The Jacobins were appealed to, and replied that under the conditions the petition which they had drawn up could not be presented. The Cordeliers, however, lost their tempers, and Robert determined to draw up a new petition. Now in this second action Danton took no part. It was this new petition that (signed by Robert, Peyre, Vachard, and Demoy) was drawn up hastily in the Champ de Mars on Sunday the 17th, to this that the 6000 signatures were attached, and this which demanded a “Convention to judge the King.” There followed the proclamation of martial law, the appearance of Lafayette and Bailly in the Champ de Mars with the red flag, the conflict between the National Guard and the crowd, and all that is called the “Massacre of the Champ de Mars.”
That petition was not signed by Danton.[101] He was not even present,[102] as we know from his speech on his election to be “Substitut-Procureur,” and especially from the fact that in the fortnight of terror, when the red flag stood over the Hotel de Ville, when the democrats were arrested or in hiding, when the door of the Cordeliers was shut and nailed, and when the Radical newspapers were suppressed, no warrant of arrest could be issued, because there existed nothing definite against him. Lafayette was determined, however, to act in a military fashion, and on the 4th of August the arrest of Danton was ordered, on some other plea which he alludes to in his speech of the next January, but the exact terms of which have not come down to us.
He had left Paris at once when he saw that Lafayette had practically absolute power for the moment. He first went to his father-in-law’s, Charpentier, at Rosny-sur-Bois, and then escaped to Arcis. Before the warrant was actually made out, Lafayette had sent a man to watch him at Arcis. He was “giving a dinner. It would need a troop of cavalry to arrest him. Everybody was on his side.”[103] Marseilles and Bar spoke up for him. But the attack only grew stronger. On the 31st of July he moved again to Troyes, to the house of Millaud, of his father’s profession, and a friend, because he feared a new arrival from Paris who seemed a spy.[104] He was there when the warrant was sent down to the “procureur” for the arrest; the official in question was Beugnot, and Beugnot told Danton jocularly that he would not arrest him. He did not think this a sufficient guarantee, and as his stepfather, Recordain, was off to England to buy some machinery for a cotton-mill that he thought of starting, Danton went to England with him, and remained in this country for a month, staying in the house of his stepfather’s sons, who were established in London. It was in the last days of July or the first days in August[105] that he arrived, and he did not return to Paris until the appointment of his friend Garran de Coulon as President of the Court of Appeal. He appears again at the Jacobins on the 12th of September; some say he was in Paris on the 10th.[106]

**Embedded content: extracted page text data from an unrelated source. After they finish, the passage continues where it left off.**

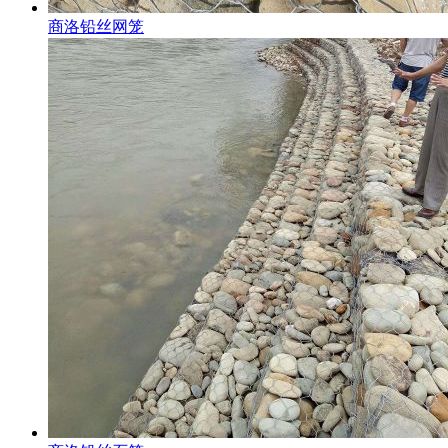
商洛铅丝网笼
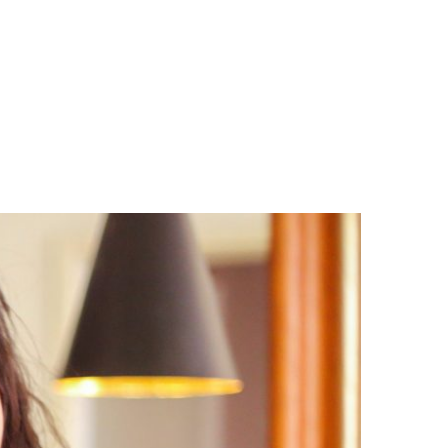
LOGS & VIDEOS
FERRAMENTAS GRATUITAS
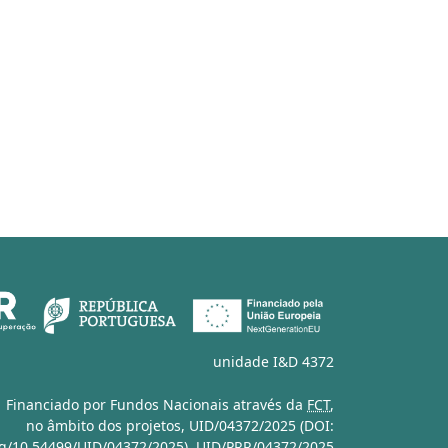
unidade I&D 4372
Financiado por Fundos Nacionais através da
FCT
,
no âmbito dos projetos,
UID/04372/2025 (DOI:
org/10.54499/UID/04372/2025)
,
UID/PRR/04372/2025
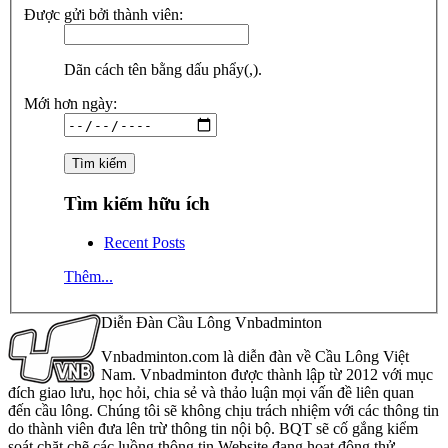
Được gửi bởi thành viên:
Dãn cách tên bằng dấu phẩy(,).
Mới hơn ngày:
Tìm kiếm hữu ích
Recent Posts
Thêm...
Diễn Đàn Cầu Lông Vnbadminton
Vnbadminton.com là diễn đàn về Cầu Lông Việt
Nam. Vnbadminton được thành lập từ 2012 với mục
đích giao lưu, học hỏi, chia sẻ và thảo luận mọi vấn đề liên quan
đến cầu lông. Chúng tôi sẽ không chịu trách nhiệm với các thông tin
do thành viên đưa lên trừ thông tin nội bộ. BQT sẽ cố gắng kiểm
soát chặt chẽ các luồng thông tin Website đang hoạt động thử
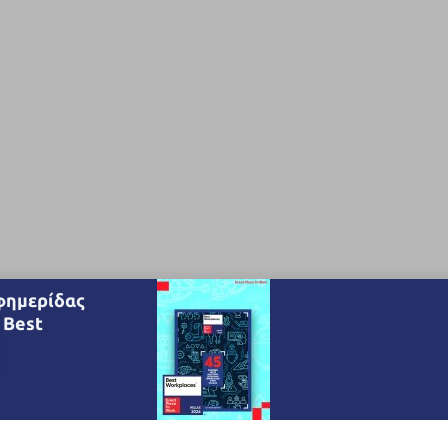
φημερίδας
 Best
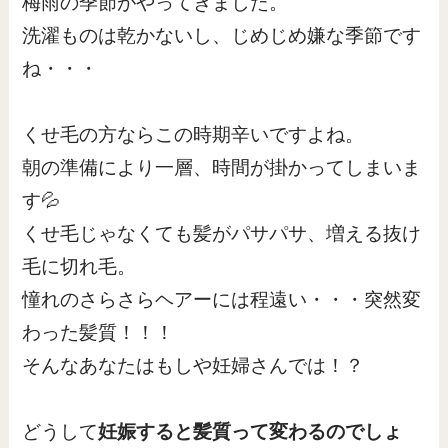
梅雨の季節がやってきました。
洗濯ものは乾かないし、じめじめ嫌な季節です
ね・・・
くせ毛の方ならこの時期辛いですよね。
朝の準備により一層、時間が掛かってしまいま
す💦
くせ毛じゃなくても髪がパサパサ、増える抜け
毛に切れ毛。
憧れのさらさらヘアーには程遠い・・・突然変
わった髪質！！！
そんなあなたはもしや妊婦さんでは！？
どうして
妊娠すると髪質って変わるのでしょ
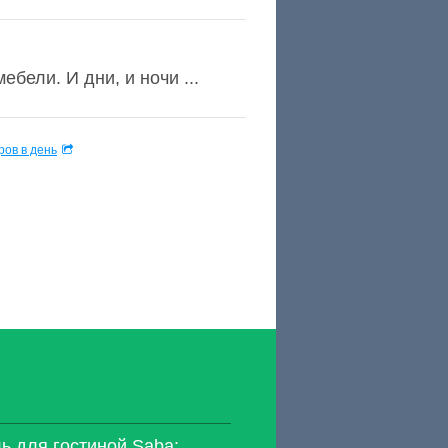
ебели. И дни, и ночи ...
ов в день
 для гостиной Saba:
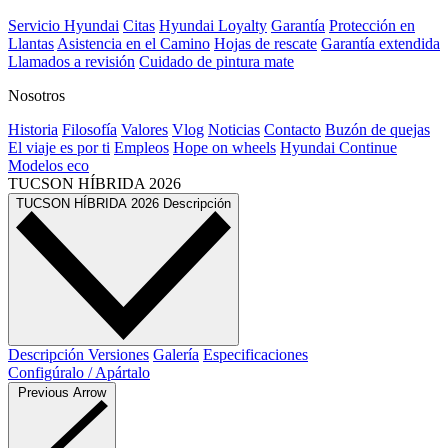
Servicio Hyundai
Citas
Hyundai Loyalty
Garantía
Protección en
Llantas
Asistencia en el Camino
Hojas de rescate
Garantía extendida
Llamados a revisión
Cuidado de pintura mate⁠
Nosotros
Historia
Filosofía
Valores
Vlog
Noticias
Contacto
Buzón de quejas
El viaje es por ti
Empleos
Hope on wheels
Hyundai Continue
Modelos eco
TUCSON HÍBRIDA
2026
TUCSON HÍBRIDA
2026
Descripción
Descripción
Versiones
Galería
Especificaciones
Configúralo / Apártalo
Previous Arrow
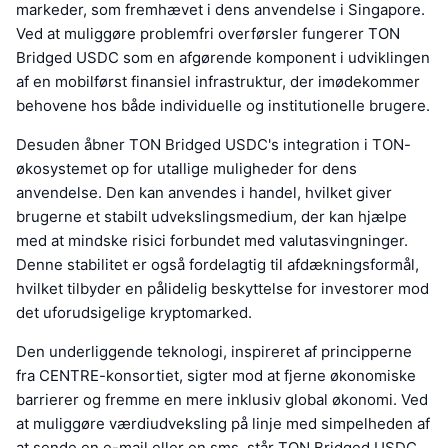
markeder, som fremhævet i dens anvendelse i Singapore.
Ved at muliggøre problemfri overførsler fungerer TON
Bridged USDC som en afgørende komponent i udviklingen
af en mobilførst finansiel infrastruktur, der imødekommer
behovene hos både individuelle og institutionelle brugere.
Desuden åbner TON Bridged USDC's integration i TON-
økosystemet op for utallige muligheder for dens
anvendelse. Den kan anvendes i handel, hvilket giver
brugerne et stabilt udvekslingsmedium, der kan hjælpe
med at mindske risici forbundet med valutasvingninger.
Denne stabilitet er også fordelagtig til afdækningsformål,
hvilket tilbyder en pålidelig beskyttelse for investorer mod
det uforudsigelige kryptomarked.
Den underliggende teknologi, inspireret af principperne
fra CENTRE-konsortiet, sigter mod at fjerne økonomiske
barrierer og fremme en mere inklusiv global økonomi. Ved
at muliggøre værdiudveksling på linje med simpelheden af
at sende en e-mail eller en sms, står TON Bridged USDC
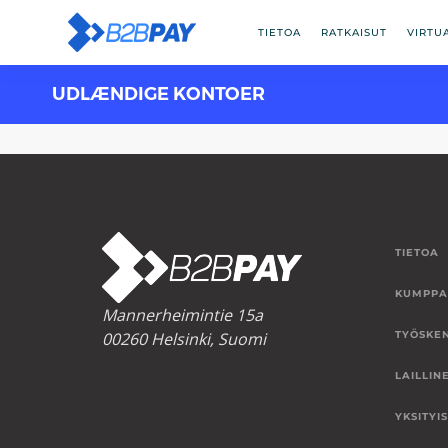
TIETOA
RATKAISUT
VIRTU
UDLÆNDIGE KONTOER
TIETOA
KUMPPA
Mannerheimintie 15a
00260 Helsinki, Suomi
TYÖSKE
LAILLIN
YKSITYI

It would be of the utmost interest to know how he passed those thirty or forty days. Unfortunately there is no direct evidence as to whom he met or what negotiations he entered into. As to his English acquaintances, his letters from Priestley and Christie, the relations he had with Talleyrand, and their common diplomacy for the English alliance—all these properly belong to Danton in power, the minister directing France after August 1792, and it is in that place that they will be dealt with. Of historical events in his voyage we have none, and there is no more regrettable gap in the very disconnected series of ascertained facts concerning him.
On his return, he discovered that the Section of the Théâtre Français had named him a member of the electoral college which sat at the Archbishop’s palace. Many members of this Assembly had been arrested, or had fled during Lafayette’s violent efforts of reaction in August and September. The new Parliament which had just met did not decree an amnesty (as it was asked to do on the 5th of September), but it was of course far more democratic than the old Assembly, and it was understood to be tacitly in favour of the return of those whom Lafayette had driven out. Following Danton’s example, they slowly came back; but a curious incident shows how much of the danger remained.
On the 13th of September the Parliament, at the desire of the King, voted the amnesty. While it was actually voting, a constable called Damien got into the gallery of the hall in which Danton and the electors were debating, and sent a note to the president asking him to allow the arrest. The president and the electoral college (who did not like Danton, by the way, and who would not give him more than forty votes when it came to electing members for Paris) yet ordered the arrest by Damien, and it was only when they learnt of the amnesty that, on Danton’s own motion, he was released.
It has just been said that Danton failed to be elected: let us point out the conditions under which the Legislative met, that short Parliament of one year which made the war, and saw to its dismay the end of the monarchy.